Einer Verbindung des bei dem Senat zu Az.: .../18 geführten gesonderten Ablehnungsverfahrens mit dem hiesigen Verfahren bedurfte es nicht, da sich die in beiden Verfahren geltend gemachten Ablehnungsgründe decken und daher über die Anträge im Verfahren zu Az.: .../18 zeitgleich mit gesondertem Beschluss entschieden werden konnte.

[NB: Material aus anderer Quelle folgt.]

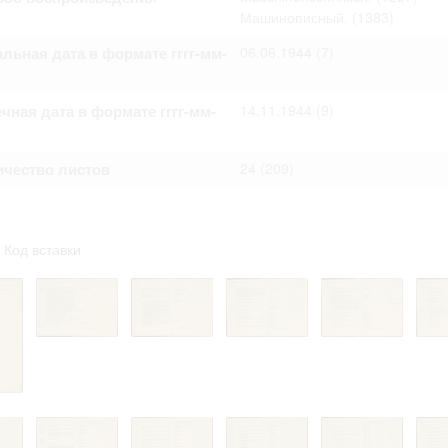
омление с документами, размещенными на сайте, возникает
Машинописный.
(1383)
вий настоящего соглашения.
льная дата в формате гггг-мм-
06.06.1944
(7)
чная дата в формате гггг-мм-
14.11.1944
(9)
ичество листов
24
(209)
Код вставки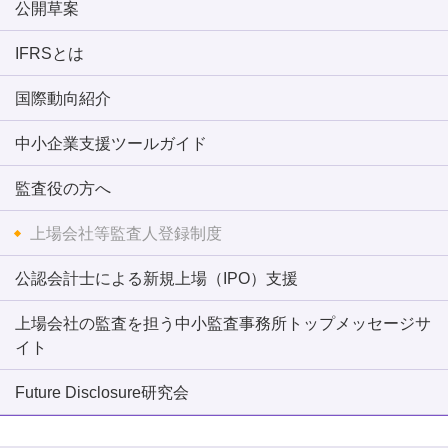
公開草案
IFRSとは
国際動向紹介
中小企業支援ツールガイド
監査役の方へ
上場会社等監査人登録制度
公認会計士による新規上場（IPO）支援
上場会社の監査を担う中小監査事務所トップメッセージサ
イト
Future Disclosure研究会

Auch dem darüber hinaus gestellten Antrag auf Aussetzung des hiesigen Verfahrens bis zu einem rechtskräftigen Abschluss des bei der Staatsanwaltschaft Stadt2 gegenüber den Herren Name5, Name6 und Name7 sowie gegenüber Frau Name8 eingeleiteten strafrechtlichen Ermittlungsverfahrens war nicht zu entsprechen, da ein Einfluss dieser Ermittlungen auf die hier zu treffende Entscheidung über die Vollstreckbarerklärung des Schiedsspruchs vom 20.03.2018 i.S.v. § 149 ZPO nicht erkennbar ist; im Übrigen sind auch die Voraussetzungen für eine Aussetzung nach § 148 ZPO nicht dargetan.

Die Nebenentscheidungen folgen aus § 91 Abs. 1 ZPO, § 1064 Abs. 2 ZPO.

Die Wertfestsetzung beruht auf § 48 Abs. 1 GKG, § 3 ZPO und orientiert sich am Wert des zu vollstreckenden Kostenerstattungsanspruchs.